Segment Start: Dataset records
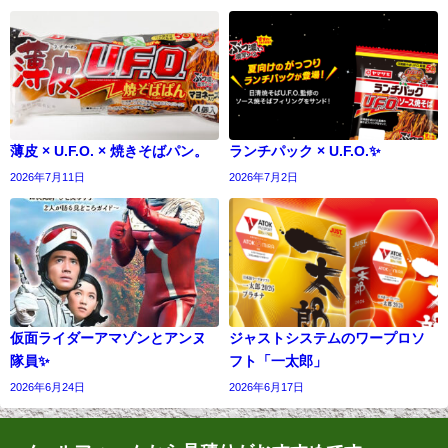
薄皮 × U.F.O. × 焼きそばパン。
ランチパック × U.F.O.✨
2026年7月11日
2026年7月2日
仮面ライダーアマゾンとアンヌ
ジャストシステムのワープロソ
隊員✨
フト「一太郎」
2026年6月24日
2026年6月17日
Segment End: Dataset records
Segment Start: Dataset records
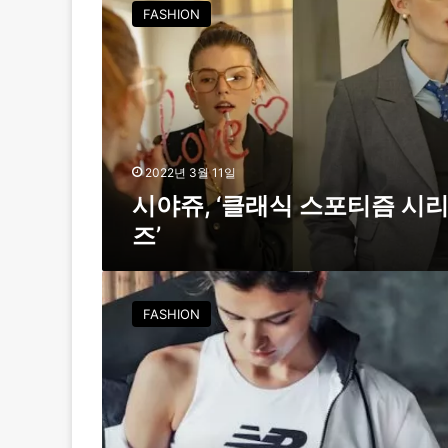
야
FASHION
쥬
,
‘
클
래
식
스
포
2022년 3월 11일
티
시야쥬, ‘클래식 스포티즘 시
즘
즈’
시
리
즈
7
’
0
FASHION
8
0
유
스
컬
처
Segment End: Dataset records
Segment Start: Dataset records
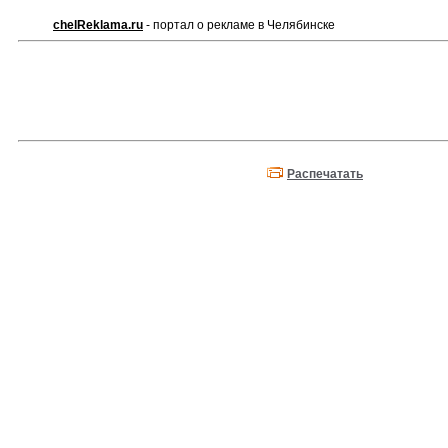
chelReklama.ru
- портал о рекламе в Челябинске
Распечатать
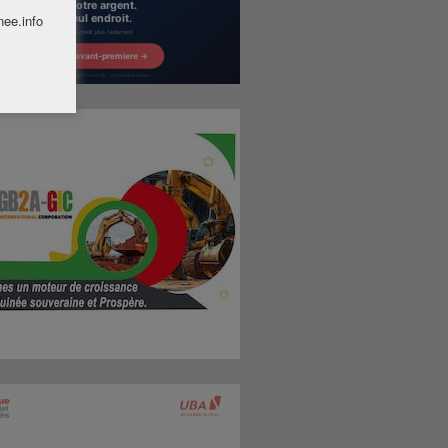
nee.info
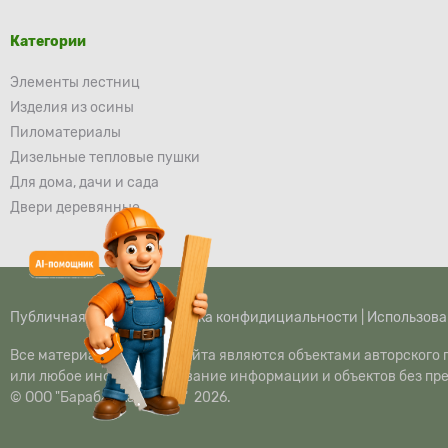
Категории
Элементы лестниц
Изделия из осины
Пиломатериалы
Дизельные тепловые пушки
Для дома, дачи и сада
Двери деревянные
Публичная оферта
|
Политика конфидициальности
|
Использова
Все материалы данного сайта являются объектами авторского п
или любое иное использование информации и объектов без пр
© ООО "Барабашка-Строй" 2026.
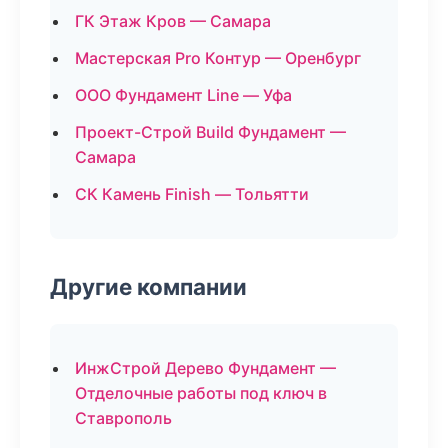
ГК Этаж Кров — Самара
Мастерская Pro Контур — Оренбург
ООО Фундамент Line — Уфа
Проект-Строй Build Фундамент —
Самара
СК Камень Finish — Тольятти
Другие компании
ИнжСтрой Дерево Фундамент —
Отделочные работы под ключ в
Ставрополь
Segment End: Dataset records
# Exercise requirements
Wherever the string "Фундамент" shows up in a line above, tally that line, and answer with the final number alone.

# Expected output
3